Excerpted records:

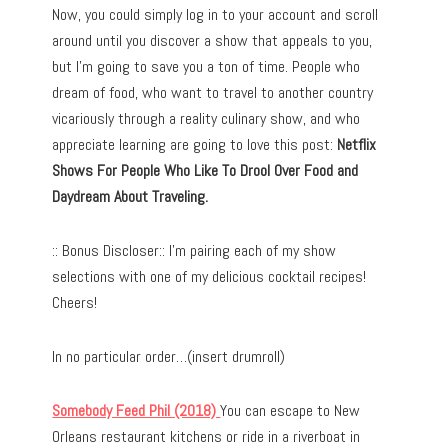
Now, you could simply log in to your account and scroll
around until you discover a show that appeals to you,
but I’m going to save you a ton of time. People who
dream of food, who want to travel to another country
vicariously through a reality culinary show, and who
appreciate learning are going to love this post:
Netflix
Shows For People Who Like To Drool Over Food and
Daydream About Traveling.
:: Bonus Discloser:: I’m pairing each of my show
selections with one of my delicious cocktail recipes!
Cheers!
In no particular order…(insert drumroll)
Somebody Feed Phil (2018)
You can escape to New
Orleans restaurant kitchens or ride in a riverboat in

Task statement: A word-for-word copy of the lines from the start of the listing through the line containing "vicariously through a" is the answer. Pictures stay out of it.

Solution to the exercise:
Now, you could simply log in to your account and scroll
around until you discover a show that appeals to you,
but I’m going to save you a ton of time. People who
dream of food, who want to travel to another country
vicariously through a reality culinary show, and who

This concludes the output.